Royal Navy Admiral (1862–1936)

Admiral Bernard Currey (11 May 1862 – 6 June 1936) was a Royal Navy officer who commanded the 5th Battle Squadron.

==Naval career==
Currey was the son of Charles E. Currey, of Malling Deanery, Lewes. He joined the Royal Navy in 1876. He was promoted to lieutenant on 11 November 1882, and commander on 30 June 1895. In early 1901 he was posted to HMS Royal Arthur, flagship of the Australia Station, and transferred to HMS Blake for voyage home, before promotion to captain on 30 June 1901. He became commanding officer of the protected cruiser HMS Scylla in 1904, commanding officer of the protected cruiser HMS Terpsichore later that year and commanding officer of the armoured cruiser HMS Good Hope at the end of the year. He went on to be commanding officer of the cruiser HMS Black Prince in 1906, commanding officer of the battleship HMS Agamemnon in 1908 and commanding officer of the battleship HMS Exmouth in 1910.

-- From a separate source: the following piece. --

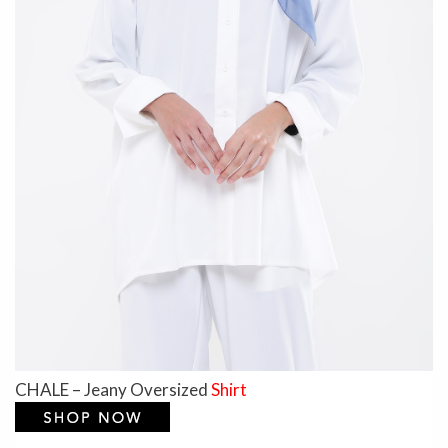
CHALE – Jeany Oversized
Shirt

Currey became Rear Admiral, Home Fleet and President of Submarine Committee in 1913. He served World War I as Commander of the 5th Battle Squadron in the Channel Fleet from 1914 and then became Senior Naval Officer in charge of Gibraltar in 1915 before retiring in 1919.

==Family==
Currey married at Christ church, Lancaster Gate, on 29 November 1902, Maud de Vahl, daughter of Arthur D. S. de Vahl, of Hove.